Lights Out: Nonsensical, but Still Highly Effective
At this point, it’s well-known that the horror genre is one of the hardest genres to have an original thought in. Chances are, if you think of an idea that you believe is creative and new, it’s probably already been done 100 different times and in many different ways. This has led to filmmakers taking ideas that aren’t exactly original and trying to retool them in one way or another in an attempt to make them feel fresh for an audience who are familiar with standard horror tropes. A recent example would be something like the brilliant “The Cabin in the Woods.” Would you really want to see another film that’s simply about a group of teenagers who go to a cabin and get killed off? No, which is why the filmmakers took the premise and put a fun and unexpected twist on it.
It’s a somewhat similar situation to “Lights Out,” a film that uses the old “creature can’t stand the light” setup, but surrounds it with its own rules and backstory. The film revolves around a young boy, Martin (Gabriel Bateman), his older sister, Rebecca (Teresa Palmer), and their mother, Sophie (Maria Bello). The father of the family died under mysterious circumstances (though we witness it in full), which left the mentally-unstable Sophie to take care of Martin. We soon learn that there is a presence in his house, the same one which was responsible for his father’s death, which has caused him to lose sleep. Rebecca is eventually brought into the situation, but seeing that her mother is still not quite right, she decides to take Martin with her to her apartment. However, the presence (which only appears in the dark) follows them, forcing Rebecca to get to the bottom of a decades-old mystery involving her mother’s troubled past.

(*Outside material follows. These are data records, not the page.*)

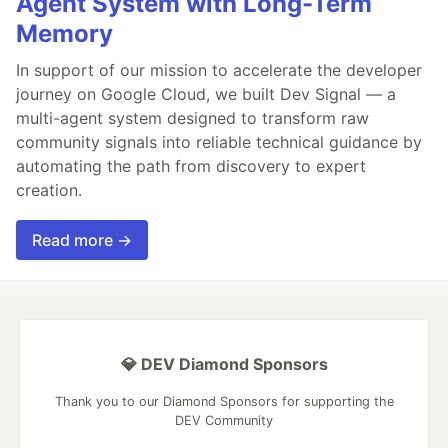
Agent System with Long-Term
Memory
In support of our mission to accelerate the developer
journey on Google Cloud, we built Dev Signal — a
multi-agent system designed to transform raw
community signals into reliable technical guidance by
automating the path from discovery to expert
creation.
Read more →
💎 DEV Diamond Sponsors
Thank you to our Diamond Sponsors for supporting the
DEV Community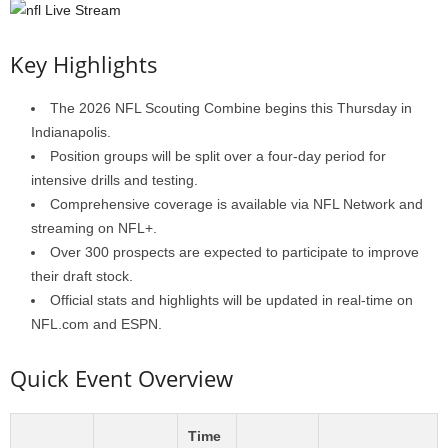
Key Highlights
The 2026 NFL Scouting Combine begins this Thursday in
Indianapolis.
Position groups will be split over a four-day period for
intensive drills and testing.
Comprehensive coverage is available via NFL Network and
streaming on NFL+.
Over 300 prospects are expected to participate to improve
their draft stock.
Official stats and highlights will be updated in real-time on
NFL.com and ESPN.
Quick Event Overview
Time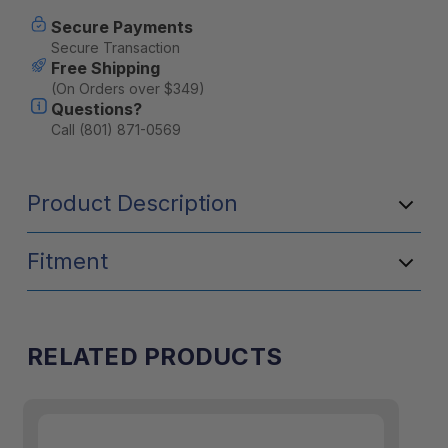
Current
Secure Payments
Stock:
Secure Transaction
Free Shipping
(On Orders over $349)
Questions?
Call (801) 871-0569
Product Description
Fitment
RELATED PRODUCTS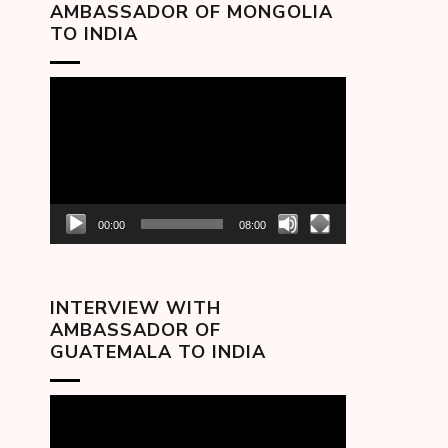
AMBASSADOR OF MONGOLIA
TO INDIA
Video
Player
00:00
08:00
INTERVIEW WITH
AMBASSADOR OF
GUATEMALA TO INDIA
Video
Player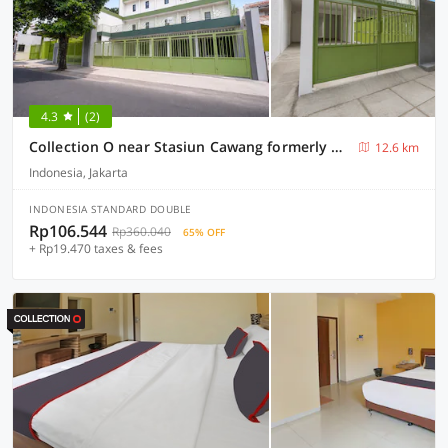
4.3
(2)
Collection O near Stasiun Cawang formerly Griya Harita Syariah
12.6 km
Indonesia, Jakarta
INDONESIA STANDARD DOUBLE
Rp106.544
Rp360.040
65% OFF
+ Rp19.470 taxes & fees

At first glance, “Lights Out” sounds like nothing more than your typical ghost story, with some kind of spirit attaching itself to a typical horror movie family, but as the film moves along, we find that it’s a little something different. We eventually learn all about this apparition: who it was, where it came from, and why it’s bothering these poor people. What’s particularly interesting about this backstory is that it doesn’t make much sense at all, but stranger still, it actually works as one of the film’s strengths.
If we were to focus on the simple premise of a ghost that attacks people in the dark, we’d have a film that may have a few jump scares to offer, but it would be rather dull in the long run. However, attach to that a backstory that’s this silly and nonsensical, and you just might be one of the few that’s able to see the amusement that the film has to offer among the plentiful scares. That’s not to say that the film is meant to be taken as a joke. It’s played deadly serious, as well it should be for the story it wants to tell. It’s just that when the filmmakers try to connect all the pieces together, they’re left with a puzzle that looks like it doesn’t fit together so well.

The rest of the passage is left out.